- **RECORD EXCERPTS**:
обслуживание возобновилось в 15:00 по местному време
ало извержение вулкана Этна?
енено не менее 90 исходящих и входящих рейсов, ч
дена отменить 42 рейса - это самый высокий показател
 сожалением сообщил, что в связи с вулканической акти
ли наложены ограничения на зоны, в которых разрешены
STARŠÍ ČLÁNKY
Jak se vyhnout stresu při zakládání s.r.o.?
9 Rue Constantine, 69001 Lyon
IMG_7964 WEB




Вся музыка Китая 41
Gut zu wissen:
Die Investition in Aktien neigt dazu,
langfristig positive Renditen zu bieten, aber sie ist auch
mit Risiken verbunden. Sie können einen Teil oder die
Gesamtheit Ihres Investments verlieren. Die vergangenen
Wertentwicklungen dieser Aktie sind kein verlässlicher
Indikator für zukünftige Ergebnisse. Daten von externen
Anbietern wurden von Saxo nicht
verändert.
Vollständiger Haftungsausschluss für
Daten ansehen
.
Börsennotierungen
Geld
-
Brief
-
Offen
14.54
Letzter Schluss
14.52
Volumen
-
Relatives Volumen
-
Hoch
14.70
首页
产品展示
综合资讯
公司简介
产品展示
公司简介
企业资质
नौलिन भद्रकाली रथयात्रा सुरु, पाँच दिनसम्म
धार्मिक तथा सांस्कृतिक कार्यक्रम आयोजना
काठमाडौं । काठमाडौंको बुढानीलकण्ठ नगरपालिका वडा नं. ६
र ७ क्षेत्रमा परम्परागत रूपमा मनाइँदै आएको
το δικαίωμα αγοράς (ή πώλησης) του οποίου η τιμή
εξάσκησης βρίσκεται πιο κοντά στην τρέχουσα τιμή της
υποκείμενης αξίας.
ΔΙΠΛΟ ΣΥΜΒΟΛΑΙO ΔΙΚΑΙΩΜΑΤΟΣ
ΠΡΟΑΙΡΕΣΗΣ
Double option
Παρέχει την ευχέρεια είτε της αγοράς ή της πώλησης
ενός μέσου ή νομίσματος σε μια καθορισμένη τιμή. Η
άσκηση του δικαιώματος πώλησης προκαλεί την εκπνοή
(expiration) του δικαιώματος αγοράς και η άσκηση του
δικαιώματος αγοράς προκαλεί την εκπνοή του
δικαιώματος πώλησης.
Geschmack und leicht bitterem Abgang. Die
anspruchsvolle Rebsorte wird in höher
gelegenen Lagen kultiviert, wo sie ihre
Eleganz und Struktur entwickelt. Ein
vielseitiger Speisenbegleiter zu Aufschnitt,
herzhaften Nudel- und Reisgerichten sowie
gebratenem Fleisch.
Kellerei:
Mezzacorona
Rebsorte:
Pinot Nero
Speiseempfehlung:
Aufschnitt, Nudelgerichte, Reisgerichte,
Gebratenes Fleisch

- **PROBLEM DESCRIPTION**: What is needed is each line of the data, printed exactly.

- **RESULT OF THE TASK**:
обслуживание возобновилось в 15:00 по местному време
ало извержение вулкана Этна?
енено не менее 90 исходящих и входящих рейсов, ч
дена отменить 42 рейса - это самый высокий показател
 сожалением сообщил, что в связи с вулканической акти
ли наложены ограничения на зоны, в которых разрешены
STARŠÍ ČLÁNKY
Jak se vyhnout stresu při zakládání s.r.o.?
9 Rue Constantine, 69001 Lyon
IMG_7964 WEB




Вся музыка Китая 41
Gut zu wissen:
Die Investition in Aktien neigt dazu,
langfristig positive Renditen zu bieten, aber sie ist auch
mit Risiken verbunden. Sie können einen Teil oder die
Gesamtheit Ihres Investments verlieren. Die vergangenen
Wertentwicklungen dieser Aktie sind kein verlässlicher
Indikator für zukünftige Ergebnisse. Daten von externen
Anbietern wurden von Saxo nicht
verändert.
Vollständiger Haftungsausschluss für
Daten ansehen
.
Börsennotierungen
Geld
-
Brief
-
Offen
14.54
Letzter Schluss
14.52
Volumen
-
Relatives Volumen
-
Hoch
14.70
首页
产品展示
综合资讯
公司简介
产品展示
公司简介
企业资质
नौलिन भद्रकाली रथयात्रा सुरु, पाँच दिनसम्म
धार्मिक तथा सांस्कृतिक कार्यक्रम आयोजना
काठमाडौं । काठमाडौंको बुढानीलकण्ठ नगरपालिका वडा नं. ६
र ७ क्षेत्रमा परम्परागत रूपमा मनाइँदै आएको
το δικαίωμα αγοράς (ή πώλησης) του οποίου η τιμή
εξάσκησης βρίσκεται πιο κοντά στην τρέχουσα τιμή της
υποκείμενης αξίας.
ΔΙΠΛΟ ΣΥΜΒΟΛΑΙO ΔΙΚΑΙΩΜΑΤΟΣ
ΠΡΟΑΙΡΕΣΗΣ
Double option
Παρέχει την ευχέρεια είτε της αγοράς ή της πώλησης
ενός μέσου ή νομίσματος σε μια καθορισμένη τιμή. Η
άσκηση του δικαιώματος πώλησης προκαλεί την εκπνοή
(expiration) του δικαιώματος αγοράς και η άσκηση του
δικαιώματος αγοράς προκαλεί την εκπνοή του
δικαιώματος πώλησης.
Geschmack und leicht bitterem Abgang. Die
anspruchsvolle Rebsorte wird in höher
gelegenen Lagen kultiviert, wo sie ihre
Eleganz und Struktur entwickelt. Ein
vielseitiger Speisenbegleiter zu Aufschnitt,
herzhaften Nudel- und Reisgerichten sowie
gebratenem Fleisch.
Kellerei:
Mezzacorona
Rebsorte:
Pinot Nero
Speiseempfehlung:
Aufschnitt, Nudelgerichte, Reisgerichte,
Gebratenes Fleisch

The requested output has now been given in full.